Beautiful Virgin Islands

Sunday, Jul 12, 2026

Forbes Cryptocurrency Awards 2020: The $3 Trillion Bitcoin Marketing Campaign

Forbes Cryptocurrency Awards 2020: The $3 Trillion Bitcoin Marketing Campaign

A slew of names bought bitcoin for the first time this year, and Jerome Powell's shopping spree at the Federal Reserve helped previously skeptical investors start taking cryptocurrency seriously. Here are our picks for the year's most intriguing people, companies and trends.

For the first time ever, Forbes are publishing the Forbes Crypto Awards.

Here are our picks for the best products, the most intriguing people and the most interesting trends in crypto this year.

Our inaugural Forbes Crypto Awards were selected in consultation with Anthony Pompliano, who helps manage two crypto funds at New York City-based Morgan Creek, which has $1.5 billion in assets under management, as well as his own recently launched endeavor, Pomp Investments.


The Forbes Person Of The Year In Crypto: Jerome Powell


In an attempt to prevent the U.S. economy from collapsing under pandemic pressure, Powell had the U.S. Federal Reserve buy up a record amount of treasuries, effectively printing more than $3 trillion in new money and nearly doubling the central bank’s balance sheet.

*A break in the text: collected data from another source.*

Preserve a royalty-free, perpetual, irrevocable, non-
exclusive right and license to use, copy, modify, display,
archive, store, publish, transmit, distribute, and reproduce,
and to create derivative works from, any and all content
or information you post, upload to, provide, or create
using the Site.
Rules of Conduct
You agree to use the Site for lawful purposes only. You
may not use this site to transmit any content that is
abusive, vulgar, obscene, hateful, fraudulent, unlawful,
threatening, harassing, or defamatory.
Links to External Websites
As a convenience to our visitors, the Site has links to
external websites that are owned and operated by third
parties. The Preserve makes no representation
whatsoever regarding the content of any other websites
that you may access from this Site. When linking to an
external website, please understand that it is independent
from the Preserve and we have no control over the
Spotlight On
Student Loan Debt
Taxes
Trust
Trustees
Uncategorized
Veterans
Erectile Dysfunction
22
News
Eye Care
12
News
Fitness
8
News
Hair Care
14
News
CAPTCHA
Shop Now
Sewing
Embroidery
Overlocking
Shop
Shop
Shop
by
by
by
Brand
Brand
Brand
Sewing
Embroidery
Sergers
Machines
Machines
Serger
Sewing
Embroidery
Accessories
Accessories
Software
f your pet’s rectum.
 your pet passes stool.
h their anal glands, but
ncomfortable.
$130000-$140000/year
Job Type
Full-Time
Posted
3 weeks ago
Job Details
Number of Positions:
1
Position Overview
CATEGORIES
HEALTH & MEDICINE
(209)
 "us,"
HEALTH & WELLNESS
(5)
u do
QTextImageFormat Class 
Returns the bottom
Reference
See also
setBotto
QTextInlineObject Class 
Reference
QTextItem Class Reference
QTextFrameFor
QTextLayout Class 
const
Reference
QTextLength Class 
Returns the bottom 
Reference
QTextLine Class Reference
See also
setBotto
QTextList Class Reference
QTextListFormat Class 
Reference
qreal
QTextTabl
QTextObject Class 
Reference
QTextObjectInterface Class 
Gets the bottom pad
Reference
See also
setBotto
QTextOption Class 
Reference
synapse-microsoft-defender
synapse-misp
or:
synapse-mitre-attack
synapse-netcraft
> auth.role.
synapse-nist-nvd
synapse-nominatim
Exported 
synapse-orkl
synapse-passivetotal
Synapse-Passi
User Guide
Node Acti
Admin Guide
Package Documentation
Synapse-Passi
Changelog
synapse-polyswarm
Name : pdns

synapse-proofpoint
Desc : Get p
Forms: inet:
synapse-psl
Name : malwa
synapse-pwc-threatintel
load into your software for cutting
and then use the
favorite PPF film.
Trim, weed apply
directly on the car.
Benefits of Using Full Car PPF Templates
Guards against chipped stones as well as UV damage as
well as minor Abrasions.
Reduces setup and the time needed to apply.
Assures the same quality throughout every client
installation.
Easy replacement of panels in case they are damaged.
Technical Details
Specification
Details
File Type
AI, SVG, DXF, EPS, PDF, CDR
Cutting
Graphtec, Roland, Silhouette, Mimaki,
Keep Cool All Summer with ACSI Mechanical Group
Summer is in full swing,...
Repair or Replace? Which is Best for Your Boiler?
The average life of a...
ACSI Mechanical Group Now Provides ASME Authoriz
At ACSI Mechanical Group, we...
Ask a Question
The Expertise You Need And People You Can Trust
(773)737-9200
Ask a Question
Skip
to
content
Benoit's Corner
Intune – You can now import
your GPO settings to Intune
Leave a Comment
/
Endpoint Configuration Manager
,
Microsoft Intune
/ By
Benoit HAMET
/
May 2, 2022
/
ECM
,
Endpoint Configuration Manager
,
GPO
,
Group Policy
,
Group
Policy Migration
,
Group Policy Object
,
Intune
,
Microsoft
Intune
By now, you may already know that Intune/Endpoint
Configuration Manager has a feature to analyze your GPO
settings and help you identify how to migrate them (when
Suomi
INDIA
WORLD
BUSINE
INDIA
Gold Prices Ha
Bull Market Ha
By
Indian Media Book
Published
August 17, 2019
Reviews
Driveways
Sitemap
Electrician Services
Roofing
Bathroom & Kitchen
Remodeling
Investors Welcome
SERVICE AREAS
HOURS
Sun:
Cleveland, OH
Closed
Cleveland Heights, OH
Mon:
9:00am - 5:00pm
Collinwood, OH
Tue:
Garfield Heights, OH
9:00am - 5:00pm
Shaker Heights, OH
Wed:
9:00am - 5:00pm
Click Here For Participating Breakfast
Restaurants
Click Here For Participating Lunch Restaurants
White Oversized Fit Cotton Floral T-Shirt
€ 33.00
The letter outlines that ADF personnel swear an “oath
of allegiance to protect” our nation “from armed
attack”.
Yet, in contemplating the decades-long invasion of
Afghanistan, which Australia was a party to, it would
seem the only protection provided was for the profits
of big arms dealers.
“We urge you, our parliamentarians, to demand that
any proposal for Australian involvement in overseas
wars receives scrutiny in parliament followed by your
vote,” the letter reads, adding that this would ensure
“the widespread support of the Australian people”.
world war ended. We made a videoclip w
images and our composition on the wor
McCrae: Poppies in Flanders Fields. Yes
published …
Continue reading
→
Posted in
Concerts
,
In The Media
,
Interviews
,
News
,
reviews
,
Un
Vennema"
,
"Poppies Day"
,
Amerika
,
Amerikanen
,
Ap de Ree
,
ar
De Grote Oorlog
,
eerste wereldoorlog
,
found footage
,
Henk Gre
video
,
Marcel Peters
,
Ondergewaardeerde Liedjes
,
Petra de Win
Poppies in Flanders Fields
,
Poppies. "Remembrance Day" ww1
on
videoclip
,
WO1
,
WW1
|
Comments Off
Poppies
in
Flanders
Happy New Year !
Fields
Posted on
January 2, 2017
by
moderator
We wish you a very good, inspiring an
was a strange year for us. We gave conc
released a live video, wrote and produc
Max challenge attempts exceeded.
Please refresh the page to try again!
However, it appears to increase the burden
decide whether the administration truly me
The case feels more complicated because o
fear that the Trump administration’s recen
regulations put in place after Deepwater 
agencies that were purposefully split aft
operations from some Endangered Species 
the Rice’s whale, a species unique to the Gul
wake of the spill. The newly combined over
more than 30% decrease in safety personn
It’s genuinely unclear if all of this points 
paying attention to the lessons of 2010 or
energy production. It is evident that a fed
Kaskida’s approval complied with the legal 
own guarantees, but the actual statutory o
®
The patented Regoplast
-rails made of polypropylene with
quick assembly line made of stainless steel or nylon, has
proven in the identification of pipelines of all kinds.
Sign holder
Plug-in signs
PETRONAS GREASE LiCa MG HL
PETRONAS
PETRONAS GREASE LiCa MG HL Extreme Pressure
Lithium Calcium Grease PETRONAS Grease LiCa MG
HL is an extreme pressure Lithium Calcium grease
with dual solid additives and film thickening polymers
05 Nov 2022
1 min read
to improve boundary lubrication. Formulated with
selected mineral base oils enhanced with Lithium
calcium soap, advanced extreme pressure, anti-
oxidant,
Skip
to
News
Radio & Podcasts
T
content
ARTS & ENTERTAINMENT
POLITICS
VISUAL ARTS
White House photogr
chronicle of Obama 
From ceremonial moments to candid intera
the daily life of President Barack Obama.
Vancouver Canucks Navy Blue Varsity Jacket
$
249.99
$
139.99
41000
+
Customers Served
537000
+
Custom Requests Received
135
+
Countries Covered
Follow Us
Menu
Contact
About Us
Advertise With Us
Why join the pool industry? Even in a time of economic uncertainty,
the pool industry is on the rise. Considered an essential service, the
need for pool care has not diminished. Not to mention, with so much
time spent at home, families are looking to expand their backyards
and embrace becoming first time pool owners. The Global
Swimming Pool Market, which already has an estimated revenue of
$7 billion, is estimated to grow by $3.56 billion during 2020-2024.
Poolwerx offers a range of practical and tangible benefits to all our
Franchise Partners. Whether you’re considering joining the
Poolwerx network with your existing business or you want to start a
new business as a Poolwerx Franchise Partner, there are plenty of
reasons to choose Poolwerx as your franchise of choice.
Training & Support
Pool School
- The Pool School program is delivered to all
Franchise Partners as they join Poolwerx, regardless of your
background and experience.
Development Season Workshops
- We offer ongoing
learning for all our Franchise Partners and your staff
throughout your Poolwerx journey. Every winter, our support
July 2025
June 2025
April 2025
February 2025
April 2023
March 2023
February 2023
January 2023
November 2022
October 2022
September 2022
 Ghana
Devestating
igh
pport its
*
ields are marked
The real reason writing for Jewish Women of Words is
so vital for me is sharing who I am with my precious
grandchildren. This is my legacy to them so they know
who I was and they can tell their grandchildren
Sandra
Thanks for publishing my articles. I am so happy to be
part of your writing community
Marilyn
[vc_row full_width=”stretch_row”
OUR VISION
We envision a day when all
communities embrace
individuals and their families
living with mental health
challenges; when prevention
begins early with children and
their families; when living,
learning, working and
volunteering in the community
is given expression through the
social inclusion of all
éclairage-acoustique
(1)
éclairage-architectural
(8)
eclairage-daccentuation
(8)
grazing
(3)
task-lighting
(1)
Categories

Venture firm Pantera Capital called the infusion “two centuries of debt in one month,” creating an environment in which previously skeptical investors including Wall Street whales like Paul Tudor Jones and Stanley Druckenmiller started taking cryptocurrency seriously. “I think Jerome Powell did the things that he and his colleagues believed were the best things to do in the short term to mitigate pain from the pandemic and economic crisis,” says Pompliano. “But in the pursuit of mitigating short-term pain, they were highlighting for everyone, from retail investors to the largest institutions in the world, what was going to happen over the next decade or two.”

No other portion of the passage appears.